*** Block opens ***
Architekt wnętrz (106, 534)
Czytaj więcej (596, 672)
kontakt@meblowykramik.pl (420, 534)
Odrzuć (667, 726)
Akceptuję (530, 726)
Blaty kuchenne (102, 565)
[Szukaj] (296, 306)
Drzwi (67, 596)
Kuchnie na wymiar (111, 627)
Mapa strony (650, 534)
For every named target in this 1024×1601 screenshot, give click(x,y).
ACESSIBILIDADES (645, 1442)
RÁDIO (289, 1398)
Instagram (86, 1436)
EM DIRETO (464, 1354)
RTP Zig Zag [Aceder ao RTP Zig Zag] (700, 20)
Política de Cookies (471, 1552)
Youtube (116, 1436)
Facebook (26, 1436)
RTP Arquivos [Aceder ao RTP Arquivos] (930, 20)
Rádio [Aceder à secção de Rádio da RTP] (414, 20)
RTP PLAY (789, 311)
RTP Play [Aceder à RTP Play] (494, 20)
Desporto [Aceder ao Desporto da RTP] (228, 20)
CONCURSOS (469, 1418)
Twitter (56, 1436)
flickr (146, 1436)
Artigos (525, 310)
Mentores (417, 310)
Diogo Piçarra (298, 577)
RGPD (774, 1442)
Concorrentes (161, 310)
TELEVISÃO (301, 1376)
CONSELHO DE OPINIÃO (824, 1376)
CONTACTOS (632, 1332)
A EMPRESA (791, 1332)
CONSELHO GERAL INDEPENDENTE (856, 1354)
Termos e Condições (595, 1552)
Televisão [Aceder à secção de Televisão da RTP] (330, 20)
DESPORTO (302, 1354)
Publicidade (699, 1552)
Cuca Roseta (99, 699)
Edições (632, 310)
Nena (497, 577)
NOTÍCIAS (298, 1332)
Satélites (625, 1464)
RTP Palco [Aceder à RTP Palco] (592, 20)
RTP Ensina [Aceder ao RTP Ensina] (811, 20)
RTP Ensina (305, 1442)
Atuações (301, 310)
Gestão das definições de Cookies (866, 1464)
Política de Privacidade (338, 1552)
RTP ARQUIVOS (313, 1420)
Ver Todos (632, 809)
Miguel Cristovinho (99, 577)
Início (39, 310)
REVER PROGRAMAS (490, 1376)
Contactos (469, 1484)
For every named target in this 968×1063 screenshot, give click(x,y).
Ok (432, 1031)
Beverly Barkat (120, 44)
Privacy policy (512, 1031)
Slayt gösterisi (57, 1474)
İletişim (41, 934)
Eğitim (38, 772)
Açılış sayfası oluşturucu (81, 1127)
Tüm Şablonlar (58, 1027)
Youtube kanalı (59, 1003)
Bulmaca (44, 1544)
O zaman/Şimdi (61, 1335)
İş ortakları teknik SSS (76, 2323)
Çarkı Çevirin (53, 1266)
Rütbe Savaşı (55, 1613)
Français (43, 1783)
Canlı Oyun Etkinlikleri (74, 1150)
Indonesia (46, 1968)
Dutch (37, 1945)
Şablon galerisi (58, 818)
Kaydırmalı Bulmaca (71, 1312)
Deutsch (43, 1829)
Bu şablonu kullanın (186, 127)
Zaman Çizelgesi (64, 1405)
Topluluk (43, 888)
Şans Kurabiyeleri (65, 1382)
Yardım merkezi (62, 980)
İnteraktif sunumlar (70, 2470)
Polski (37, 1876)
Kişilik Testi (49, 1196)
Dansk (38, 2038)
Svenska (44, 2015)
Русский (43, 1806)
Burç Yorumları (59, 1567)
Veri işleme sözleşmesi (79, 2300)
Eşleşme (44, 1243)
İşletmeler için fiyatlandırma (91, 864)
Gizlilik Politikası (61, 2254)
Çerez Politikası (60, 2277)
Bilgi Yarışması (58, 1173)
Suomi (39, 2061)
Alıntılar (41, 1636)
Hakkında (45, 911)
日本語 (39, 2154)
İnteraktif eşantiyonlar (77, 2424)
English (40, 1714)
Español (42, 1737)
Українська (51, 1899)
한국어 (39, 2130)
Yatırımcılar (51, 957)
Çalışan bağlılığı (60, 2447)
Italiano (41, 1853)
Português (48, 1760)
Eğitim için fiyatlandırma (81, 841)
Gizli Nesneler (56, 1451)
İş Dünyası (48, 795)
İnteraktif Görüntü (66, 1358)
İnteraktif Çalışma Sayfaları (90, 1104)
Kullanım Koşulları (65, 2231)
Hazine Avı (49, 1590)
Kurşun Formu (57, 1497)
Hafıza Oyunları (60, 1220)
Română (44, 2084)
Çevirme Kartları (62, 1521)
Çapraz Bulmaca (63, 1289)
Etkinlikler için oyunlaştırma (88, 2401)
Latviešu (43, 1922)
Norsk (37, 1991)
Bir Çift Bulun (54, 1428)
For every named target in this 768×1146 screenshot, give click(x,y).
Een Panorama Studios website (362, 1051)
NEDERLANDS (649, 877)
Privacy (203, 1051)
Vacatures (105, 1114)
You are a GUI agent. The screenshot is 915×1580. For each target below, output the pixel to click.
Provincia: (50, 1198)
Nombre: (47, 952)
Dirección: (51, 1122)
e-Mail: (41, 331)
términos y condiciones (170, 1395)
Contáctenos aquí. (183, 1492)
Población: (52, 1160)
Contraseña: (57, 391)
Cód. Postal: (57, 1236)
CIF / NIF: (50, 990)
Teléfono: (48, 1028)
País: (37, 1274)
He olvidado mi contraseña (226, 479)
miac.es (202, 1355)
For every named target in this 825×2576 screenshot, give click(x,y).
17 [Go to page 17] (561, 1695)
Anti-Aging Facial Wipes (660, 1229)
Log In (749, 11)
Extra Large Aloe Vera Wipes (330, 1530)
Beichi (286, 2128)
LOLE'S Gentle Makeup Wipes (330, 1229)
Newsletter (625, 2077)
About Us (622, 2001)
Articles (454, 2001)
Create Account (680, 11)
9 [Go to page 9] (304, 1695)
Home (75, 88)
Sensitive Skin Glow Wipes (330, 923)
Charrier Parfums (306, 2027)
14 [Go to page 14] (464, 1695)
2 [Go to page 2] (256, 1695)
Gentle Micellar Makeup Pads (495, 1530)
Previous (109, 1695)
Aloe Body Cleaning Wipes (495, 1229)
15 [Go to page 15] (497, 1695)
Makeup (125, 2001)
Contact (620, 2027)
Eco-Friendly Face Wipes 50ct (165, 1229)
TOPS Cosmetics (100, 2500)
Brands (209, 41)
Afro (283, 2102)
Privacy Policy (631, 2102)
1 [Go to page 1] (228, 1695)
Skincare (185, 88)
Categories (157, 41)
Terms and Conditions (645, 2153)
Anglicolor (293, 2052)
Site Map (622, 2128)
*** Block closes ***
## Task requirements
Each line of the data that contains "Ensina" belongs in the answer.

## Solved problem
RTP Ensina [Aceder ao RTP Ensina] (811, 20)
RTP Ensina (305, 1442)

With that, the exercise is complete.